BBC A promotional image of Aardman animated characters Wallace and Gromit standing in a garden next to an open shipping crate. A garden gnome is stepping out of the shipping crate. BBC

Vengeance Most Fowl made its debut on Christmas Day

One of the animators behind Wallace and Gromit is sure there will be another film “because it’s so fun to bring those characters to the world”.

The disaster-struck duo’s latest outing, Vengeance Most Fowl, scooped two gongs at the Baftas on Sunday.

Peter Lord, co-founder of Bristol’s Aardman Studios where the series is made, said the team were “delighted” by the film’s warm reception.

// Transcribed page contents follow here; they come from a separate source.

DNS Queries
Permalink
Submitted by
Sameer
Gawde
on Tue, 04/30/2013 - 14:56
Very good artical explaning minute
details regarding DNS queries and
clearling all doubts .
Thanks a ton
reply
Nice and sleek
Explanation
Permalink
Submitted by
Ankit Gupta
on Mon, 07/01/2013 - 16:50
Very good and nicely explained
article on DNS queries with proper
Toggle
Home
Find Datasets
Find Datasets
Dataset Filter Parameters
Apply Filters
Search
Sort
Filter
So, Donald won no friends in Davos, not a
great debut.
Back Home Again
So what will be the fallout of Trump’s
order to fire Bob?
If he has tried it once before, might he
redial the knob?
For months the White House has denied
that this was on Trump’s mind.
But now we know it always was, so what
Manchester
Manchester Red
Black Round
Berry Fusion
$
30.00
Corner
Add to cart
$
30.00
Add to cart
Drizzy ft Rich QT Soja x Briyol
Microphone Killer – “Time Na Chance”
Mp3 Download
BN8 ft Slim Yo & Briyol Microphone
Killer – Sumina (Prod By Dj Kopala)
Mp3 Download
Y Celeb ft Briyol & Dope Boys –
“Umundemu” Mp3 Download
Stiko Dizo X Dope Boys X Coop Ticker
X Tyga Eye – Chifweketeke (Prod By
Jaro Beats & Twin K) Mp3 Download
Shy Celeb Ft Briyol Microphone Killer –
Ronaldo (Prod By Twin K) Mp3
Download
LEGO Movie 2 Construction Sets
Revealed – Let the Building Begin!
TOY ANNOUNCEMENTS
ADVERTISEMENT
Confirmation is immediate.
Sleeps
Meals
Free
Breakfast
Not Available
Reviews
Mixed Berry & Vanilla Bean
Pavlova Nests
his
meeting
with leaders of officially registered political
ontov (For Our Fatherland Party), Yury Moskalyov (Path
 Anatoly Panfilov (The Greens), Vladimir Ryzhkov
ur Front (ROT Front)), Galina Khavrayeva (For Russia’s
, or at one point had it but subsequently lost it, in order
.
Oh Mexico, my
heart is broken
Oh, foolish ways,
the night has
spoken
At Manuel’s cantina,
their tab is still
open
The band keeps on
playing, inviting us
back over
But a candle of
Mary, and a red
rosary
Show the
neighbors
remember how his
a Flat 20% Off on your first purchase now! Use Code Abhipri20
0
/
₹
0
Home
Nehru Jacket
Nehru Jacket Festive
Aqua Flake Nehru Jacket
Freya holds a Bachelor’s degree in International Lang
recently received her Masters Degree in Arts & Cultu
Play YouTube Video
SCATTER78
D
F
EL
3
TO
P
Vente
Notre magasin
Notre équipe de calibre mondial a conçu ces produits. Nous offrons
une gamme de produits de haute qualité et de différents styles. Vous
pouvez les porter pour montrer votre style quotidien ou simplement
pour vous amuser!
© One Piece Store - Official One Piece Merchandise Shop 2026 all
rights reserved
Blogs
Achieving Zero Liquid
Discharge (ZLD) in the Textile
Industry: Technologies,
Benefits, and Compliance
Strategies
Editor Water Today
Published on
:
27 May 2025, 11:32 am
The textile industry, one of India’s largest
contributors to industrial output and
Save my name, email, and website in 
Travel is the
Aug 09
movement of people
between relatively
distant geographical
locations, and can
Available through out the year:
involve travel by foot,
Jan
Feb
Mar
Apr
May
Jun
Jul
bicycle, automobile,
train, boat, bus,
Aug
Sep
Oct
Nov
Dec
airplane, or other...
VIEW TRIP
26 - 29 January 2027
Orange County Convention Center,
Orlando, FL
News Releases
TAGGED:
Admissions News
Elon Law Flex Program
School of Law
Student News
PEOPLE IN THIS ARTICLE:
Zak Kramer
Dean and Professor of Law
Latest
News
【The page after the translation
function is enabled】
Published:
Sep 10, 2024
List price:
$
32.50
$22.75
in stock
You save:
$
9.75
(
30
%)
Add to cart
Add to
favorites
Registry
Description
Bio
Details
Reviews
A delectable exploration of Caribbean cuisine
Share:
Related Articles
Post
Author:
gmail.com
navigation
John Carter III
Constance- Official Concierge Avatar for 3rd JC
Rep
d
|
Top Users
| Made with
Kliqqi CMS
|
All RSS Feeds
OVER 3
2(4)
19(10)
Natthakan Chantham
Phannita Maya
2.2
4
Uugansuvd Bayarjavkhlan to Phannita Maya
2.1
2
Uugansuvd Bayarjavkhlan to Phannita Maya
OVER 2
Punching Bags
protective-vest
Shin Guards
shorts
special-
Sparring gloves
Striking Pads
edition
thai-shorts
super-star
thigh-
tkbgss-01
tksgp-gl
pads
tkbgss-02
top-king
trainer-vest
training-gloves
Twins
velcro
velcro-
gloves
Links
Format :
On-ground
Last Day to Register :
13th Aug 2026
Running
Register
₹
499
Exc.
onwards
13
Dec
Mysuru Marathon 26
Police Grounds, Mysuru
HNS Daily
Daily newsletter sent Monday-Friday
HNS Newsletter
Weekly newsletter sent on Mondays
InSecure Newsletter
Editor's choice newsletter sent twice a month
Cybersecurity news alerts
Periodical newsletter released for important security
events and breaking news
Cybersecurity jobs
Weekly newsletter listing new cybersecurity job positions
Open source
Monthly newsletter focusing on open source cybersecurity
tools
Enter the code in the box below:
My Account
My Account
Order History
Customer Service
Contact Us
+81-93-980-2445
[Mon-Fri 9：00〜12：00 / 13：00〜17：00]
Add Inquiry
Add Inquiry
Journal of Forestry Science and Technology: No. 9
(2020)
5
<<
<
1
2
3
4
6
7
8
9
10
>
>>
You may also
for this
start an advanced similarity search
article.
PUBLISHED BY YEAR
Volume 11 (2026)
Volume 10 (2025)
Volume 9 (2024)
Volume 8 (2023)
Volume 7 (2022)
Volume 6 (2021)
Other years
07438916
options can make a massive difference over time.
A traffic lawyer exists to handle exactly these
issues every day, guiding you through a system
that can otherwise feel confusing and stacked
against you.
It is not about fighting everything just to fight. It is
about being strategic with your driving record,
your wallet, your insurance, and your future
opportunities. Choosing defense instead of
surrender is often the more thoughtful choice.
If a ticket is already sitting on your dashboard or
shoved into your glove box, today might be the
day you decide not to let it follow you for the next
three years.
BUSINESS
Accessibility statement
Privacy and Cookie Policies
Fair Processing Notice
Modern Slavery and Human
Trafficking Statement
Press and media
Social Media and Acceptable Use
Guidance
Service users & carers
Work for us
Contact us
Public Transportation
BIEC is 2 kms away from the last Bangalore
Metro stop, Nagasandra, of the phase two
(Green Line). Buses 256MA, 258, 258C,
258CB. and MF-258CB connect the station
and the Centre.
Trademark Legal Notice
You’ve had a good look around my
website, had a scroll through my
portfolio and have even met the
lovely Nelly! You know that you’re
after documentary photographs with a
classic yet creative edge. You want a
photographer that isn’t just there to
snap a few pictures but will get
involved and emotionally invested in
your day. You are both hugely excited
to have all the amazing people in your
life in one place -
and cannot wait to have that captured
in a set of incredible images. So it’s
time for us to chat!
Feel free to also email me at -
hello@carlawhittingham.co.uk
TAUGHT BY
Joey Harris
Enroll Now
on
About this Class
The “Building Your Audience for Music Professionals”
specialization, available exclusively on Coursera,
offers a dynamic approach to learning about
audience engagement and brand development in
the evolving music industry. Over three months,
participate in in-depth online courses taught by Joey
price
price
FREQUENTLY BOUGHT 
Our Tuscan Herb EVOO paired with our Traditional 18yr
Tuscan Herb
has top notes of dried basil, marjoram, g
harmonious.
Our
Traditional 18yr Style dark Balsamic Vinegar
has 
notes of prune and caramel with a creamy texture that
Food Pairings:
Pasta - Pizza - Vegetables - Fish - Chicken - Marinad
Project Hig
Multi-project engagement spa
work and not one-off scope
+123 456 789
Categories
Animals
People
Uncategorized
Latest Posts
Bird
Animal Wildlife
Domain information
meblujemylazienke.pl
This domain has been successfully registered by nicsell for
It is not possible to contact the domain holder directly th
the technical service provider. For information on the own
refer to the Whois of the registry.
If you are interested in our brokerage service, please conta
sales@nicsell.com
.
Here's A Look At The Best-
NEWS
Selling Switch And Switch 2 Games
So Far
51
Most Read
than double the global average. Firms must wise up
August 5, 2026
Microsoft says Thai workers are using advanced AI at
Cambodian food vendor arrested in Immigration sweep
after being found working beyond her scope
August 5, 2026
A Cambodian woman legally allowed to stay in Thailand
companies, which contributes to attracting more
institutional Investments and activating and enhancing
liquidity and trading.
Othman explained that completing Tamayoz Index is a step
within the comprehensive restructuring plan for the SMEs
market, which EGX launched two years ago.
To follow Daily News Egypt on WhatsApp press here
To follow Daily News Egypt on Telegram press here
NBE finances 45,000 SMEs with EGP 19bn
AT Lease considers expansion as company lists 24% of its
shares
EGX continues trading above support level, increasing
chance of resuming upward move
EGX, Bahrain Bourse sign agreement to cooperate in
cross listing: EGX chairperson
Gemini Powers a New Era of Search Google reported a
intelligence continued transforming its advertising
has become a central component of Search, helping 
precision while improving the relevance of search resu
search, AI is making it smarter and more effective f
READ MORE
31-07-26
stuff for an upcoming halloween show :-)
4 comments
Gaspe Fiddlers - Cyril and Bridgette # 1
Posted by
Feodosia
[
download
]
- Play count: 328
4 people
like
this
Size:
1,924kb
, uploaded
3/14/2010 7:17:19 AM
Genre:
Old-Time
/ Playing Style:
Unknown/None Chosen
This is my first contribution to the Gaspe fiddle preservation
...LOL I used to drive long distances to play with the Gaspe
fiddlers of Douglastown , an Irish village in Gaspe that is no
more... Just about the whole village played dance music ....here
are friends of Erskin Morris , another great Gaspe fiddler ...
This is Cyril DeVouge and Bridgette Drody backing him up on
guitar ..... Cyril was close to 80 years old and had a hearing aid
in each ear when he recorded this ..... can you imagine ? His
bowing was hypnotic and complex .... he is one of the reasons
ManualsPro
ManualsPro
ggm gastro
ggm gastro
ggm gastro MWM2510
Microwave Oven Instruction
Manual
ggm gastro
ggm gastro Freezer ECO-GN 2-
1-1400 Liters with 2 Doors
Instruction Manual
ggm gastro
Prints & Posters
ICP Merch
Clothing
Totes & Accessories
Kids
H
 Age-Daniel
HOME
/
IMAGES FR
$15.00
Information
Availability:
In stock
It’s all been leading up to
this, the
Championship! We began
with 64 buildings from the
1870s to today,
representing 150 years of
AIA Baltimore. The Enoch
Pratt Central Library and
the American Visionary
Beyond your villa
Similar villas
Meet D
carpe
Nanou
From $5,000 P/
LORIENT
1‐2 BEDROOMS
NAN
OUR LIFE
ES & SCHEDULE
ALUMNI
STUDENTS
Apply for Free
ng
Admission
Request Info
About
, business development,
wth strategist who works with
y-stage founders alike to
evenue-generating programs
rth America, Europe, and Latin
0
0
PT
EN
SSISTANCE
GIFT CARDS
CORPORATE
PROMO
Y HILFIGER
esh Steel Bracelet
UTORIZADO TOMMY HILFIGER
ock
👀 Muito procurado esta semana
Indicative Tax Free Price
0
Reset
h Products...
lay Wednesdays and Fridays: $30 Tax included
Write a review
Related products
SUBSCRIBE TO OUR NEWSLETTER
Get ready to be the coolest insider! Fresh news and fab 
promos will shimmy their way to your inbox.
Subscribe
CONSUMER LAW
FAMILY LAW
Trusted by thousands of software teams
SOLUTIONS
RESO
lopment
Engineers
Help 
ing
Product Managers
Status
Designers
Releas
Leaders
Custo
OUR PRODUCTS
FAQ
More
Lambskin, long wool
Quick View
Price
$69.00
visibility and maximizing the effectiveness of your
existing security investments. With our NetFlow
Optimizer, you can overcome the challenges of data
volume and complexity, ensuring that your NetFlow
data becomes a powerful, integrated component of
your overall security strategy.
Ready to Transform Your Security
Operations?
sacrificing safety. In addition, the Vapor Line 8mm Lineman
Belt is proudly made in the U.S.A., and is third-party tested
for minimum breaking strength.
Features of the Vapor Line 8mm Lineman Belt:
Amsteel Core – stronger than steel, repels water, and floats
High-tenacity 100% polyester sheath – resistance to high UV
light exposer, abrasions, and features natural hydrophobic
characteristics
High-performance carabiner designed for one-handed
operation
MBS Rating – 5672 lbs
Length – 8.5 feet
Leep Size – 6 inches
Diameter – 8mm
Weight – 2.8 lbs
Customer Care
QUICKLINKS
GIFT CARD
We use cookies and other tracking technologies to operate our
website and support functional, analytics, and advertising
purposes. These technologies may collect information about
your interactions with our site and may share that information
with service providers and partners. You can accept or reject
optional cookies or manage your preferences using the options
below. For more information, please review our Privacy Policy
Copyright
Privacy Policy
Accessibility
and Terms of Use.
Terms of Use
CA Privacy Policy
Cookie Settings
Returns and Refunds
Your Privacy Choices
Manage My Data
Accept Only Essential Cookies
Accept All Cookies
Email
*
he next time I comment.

He credited Wallace and Gromit’s creator Nick Park’s “simple enthusiasm” for the characters’ global appeal.

Vengeance Most Fowl won Best Animated Film and the newly created Best Children’s and Family Film award.

Speaking to BBC Bristol, Mr Lord said: “I think we have all of us been so delighted by the success of this movie that we think ‘yes, we want to do that again’.

“Not because it’s good business, although it is good business, but because it’s so fun to bring those characters to the world.”

He continued: “We don’t make (Wallace and Gromit) for kids or families, we just do what amuses us.

“That’s the only honest thing we can do, and if you’re lucky and if you’ve somehow got the magic touch as Nick surely has, it ends up appealing to everybody.”

Reuters A plasticine model of a penguin poses for a police mug shot. He holds a board reading Police Dept: Feathers Mc Graw; Height: 3ft; Weight: 12lbs.Reuters

Supervillain Feathers McGraw made his return in Vengeance Most Fowl

“Believe me we really appreciate it. We love the way everyone loves it. It’s great,” Mr Lord said.

He urged anyone with an interest in animation to give it a try, insisting “it’s actually very easy” to bring some toy cars or a lump of plasticine to life with a smart phone.

“Do that for fun because it’s a great feeling, and then just keep doing because it’s just like any other art form.

“It needs a lot of patience but it’s not difficult.”

Mr Lord said he hoped young people would look at Aardman’s films and think “there’s a career there”.

He said: “There is a career for many different sorts of people, there’s music, there’s painters and makers and electricians and riggers and lighting.

“There are so many roles that when we started out we had no idea they existed, and in Bristol we end up employing a whole raft of different talents.”